Prime Video
Crítica de “Carrera contra el tiempo”: Gal Gadot corre en otro thriller de plataformas
Kevin Macdonald dirige a Gal Gadot en una carrera desesperada por Londres para recuperar a su hijo.
Carrera contra el tiempo (The Runner, 2026) hace honor a su título: Maia, el personaje de Gal Gadot, se pasa prácticamente toda la película corriendo. Corre por parques, calles, estaciones y cuanto lugar encuentre en Londres mientras intenta recuperar a su hijo secuestrado.
La historia presenta a Maia como una abogada exitosa que esa mañana sale a correr como parte de su rutina habitual. Pero el ejercicio matutino se convierte rápidamente en una pesadilla cuando recibe una llamada: su pequeño hijo ha sido secuestrado. A partir de ese momento, deberá seguir las órdenes de su captor si quiere mantenerlo con vida. Las reglas son claras: no dejar de correr, obedecer las instrucciones y no hablar con nadie.
La premisa remite inevitablemente a otros thrillers de persecuciones y carreras contra el reloj.
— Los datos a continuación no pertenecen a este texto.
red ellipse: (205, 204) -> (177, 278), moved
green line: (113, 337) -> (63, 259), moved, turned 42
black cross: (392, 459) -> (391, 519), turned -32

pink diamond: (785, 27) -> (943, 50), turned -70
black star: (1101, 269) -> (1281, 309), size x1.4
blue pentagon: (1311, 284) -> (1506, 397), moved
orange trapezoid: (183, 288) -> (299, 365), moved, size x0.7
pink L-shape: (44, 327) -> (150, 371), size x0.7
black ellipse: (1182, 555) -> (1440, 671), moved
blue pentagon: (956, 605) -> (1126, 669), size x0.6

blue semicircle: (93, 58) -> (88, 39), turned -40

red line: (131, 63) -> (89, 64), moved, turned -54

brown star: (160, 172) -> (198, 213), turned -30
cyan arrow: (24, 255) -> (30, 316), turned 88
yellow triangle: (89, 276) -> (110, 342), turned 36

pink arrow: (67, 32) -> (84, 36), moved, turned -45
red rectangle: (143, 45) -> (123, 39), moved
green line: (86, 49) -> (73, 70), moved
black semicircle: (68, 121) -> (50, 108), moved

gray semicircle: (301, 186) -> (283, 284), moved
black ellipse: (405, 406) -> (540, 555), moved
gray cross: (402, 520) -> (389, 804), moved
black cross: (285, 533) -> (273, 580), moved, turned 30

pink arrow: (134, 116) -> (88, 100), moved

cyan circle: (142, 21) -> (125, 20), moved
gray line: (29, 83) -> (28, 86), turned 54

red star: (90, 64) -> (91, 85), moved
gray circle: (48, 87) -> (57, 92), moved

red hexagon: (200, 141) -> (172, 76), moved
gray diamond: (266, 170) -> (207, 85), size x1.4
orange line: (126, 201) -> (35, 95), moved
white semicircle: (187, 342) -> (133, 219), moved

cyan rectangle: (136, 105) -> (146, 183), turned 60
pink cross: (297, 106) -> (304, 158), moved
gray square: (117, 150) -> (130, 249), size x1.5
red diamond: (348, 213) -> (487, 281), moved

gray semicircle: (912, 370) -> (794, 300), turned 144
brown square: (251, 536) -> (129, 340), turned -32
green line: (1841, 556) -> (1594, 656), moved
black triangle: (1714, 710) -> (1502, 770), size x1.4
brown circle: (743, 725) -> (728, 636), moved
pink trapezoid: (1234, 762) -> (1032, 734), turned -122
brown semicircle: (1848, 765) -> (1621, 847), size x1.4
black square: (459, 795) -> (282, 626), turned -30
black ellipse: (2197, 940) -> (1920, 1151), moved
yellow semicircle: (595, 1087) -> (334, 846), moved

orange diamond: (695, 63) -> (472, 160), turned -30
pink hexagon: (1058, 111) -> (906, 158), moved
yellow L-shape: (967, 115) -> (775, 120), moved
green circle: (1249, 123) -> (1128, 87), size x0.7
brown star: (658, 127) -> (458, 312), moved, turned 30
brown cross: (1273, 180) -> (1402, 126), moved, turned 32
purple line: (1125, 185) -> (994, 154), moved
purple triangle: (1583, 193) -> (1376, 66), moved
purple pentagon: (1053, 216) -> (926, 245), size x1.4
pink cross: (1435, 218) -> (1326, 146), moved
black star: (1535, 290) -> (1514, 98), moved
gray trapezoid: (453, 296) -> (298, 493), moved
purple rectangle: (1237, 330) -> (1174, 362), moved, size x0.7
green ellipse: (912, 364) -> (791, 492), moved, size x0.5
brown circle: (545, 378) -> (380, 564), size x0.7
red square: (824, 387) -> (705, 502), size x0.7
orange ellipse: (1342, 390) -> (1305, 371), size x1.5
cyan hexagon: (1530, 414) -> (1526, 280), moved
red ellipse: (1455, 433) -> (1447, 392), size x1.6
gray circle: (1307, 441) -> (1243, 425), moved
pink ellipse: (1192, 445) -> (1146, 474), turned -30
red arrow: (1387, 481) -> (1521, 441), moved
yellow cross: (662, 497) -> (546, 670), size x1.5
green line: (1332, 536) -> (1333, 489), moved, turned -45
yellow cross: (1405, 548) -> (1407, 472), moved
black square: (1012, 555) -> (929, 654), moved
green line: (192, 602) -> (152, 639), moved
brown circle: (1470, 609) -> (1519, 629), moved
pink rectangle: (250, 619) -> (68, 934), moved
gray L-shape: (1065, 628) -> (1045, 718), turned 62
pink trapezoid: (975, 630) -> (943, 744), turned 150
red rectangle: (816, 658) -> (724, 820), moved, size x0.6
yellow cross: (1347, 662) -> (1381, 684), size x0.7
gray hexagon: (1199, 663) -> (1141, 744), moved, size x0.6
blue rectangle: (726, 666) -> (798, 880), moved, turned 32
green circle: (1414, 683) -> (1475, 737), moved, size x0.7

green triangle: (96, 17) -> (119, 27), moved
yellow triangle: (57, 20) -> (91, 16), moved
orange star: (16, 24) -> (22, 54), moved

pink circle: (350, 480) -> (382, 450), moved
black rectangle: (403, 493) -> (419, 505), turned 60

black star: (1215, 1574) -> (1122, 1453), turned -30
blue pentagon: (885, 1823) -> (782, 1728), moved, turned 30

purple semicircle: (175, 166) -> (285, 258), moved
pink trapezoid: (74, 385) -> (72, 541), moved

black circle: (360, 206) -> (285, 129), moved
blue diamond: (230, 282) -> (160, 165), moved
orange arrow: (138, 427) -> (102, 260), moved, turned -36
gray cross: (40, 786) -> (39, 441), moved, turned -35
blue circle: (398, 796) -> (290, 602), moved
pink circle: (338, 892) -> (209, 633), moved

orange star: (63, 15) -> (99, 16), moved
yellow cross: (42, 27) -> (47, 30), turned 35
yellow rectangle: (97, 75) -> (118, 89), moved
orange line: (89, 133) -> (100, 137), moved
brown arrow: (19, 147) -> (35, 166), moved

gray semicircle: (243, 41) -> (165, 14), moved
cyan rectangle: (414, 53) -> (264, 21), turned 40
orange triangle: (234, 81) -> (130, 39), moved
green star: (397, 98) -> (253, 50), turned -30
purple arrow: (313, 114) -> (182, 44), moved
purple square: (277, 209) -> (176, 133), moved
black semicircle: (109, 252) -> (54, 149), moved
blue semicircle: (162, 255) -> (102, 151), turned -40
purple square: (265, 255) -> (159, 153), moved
Hay algo de Desesperada (The Desperate Hour, 2021), aquella película protagonizada por Naomi Watts, y también un poco de Corre, Lola, corre (Lola rennt / Run, Lola, Run, 1998), aunque aquí el vértigo alemán de Tom Tykwer es reemplazado por una estructura mucho más convencional.
En ese recorrido aparece la crítica a un mundo hiperconectado en el que ya casi no existe la privacidad. La introducción muestra a Londres como una ciudad entregada a sus teléfonos y pantallas, mientras el secuestrador demuestra que puede acceder al celular del niño y a buena parte de la información digital relacionada con Maia.
El escocés Kevin Macdonald, director de El último rey de Escocia (The Last King of Scotland, 2006), con Forest Whitaker, y El Mauritano (The Mauritanian, 2021), acompaña el recorrido de Maia por una Londres que funciona casi como un personaje más. Las calles, los parques, el transporte público y sus habitantes aportan movimiento, color y diversidad a una historia que, paradójicamente, puede resultar bastante monótona.
Gal Gadot pone el cuerpo al relato. Corre, pelea, salta, se cae, vuelve a levantarse y sigue corriendo. Es un auténtico tour de force físico para la actriz de La mujer maravilla (Wonder Woman), pero que no le alcanza para sostener una película sólo a fuerza de resistencia cardiovascular.